Manifest: mehr Informationsvielfalt, Ausgewogenheit und Fairness nötig / Viele Unterzeichner wollen anonym bleiben

3. April 2024

Berlin.

(multipolar)

Mitarbeiter von ARD, ZDF und Deutschlandfunk haben ein Manifest für einen neuen öffentlich-rechtlichen Rundfunk erarbeitet. Es ist am heutigen Mittwoch (3. April) auf der Internetseite meinungsvielfalt.jetzt erschienen. In dem Dokument fordern sie unter anderem Meinungs- und Informationsvielfalt, Ausgewogenheit und Fairness sowie Transparenz und Unabhängigkeit für den angestrebten neuen Rundfunk.
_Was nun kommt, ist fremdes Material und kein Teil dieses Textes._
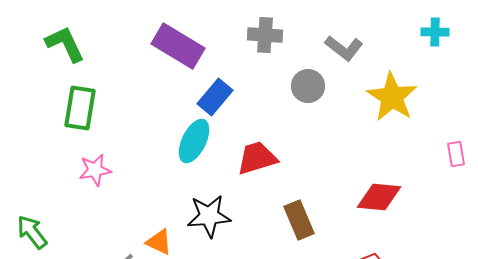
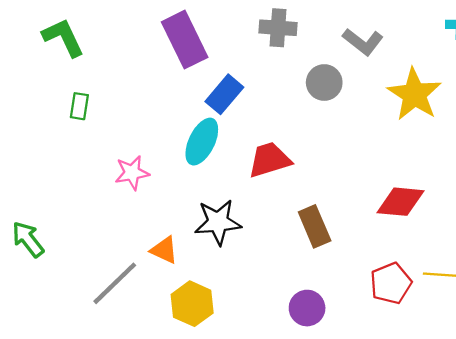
purple rectangle: (178, 46) -> (185, 40), turned 33
green rectangle: (80, 108) -> (79, 106), size x0.6
pink star: (95, 170) -> (132, 173), moved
Er solle Kultur und Bildung fördern, die Bürger beteiligen und beitragsfinanziert sein. Bekannte Unterzeichner sind unter anderem die Kabarettisten Lisa Fitz, Christine Prayon und Uli Masuth, der ehemalige ARD-Moderator Jürgen Fliege oder die Musiker Michy Reincke und Hans-Eckardt Wenzel.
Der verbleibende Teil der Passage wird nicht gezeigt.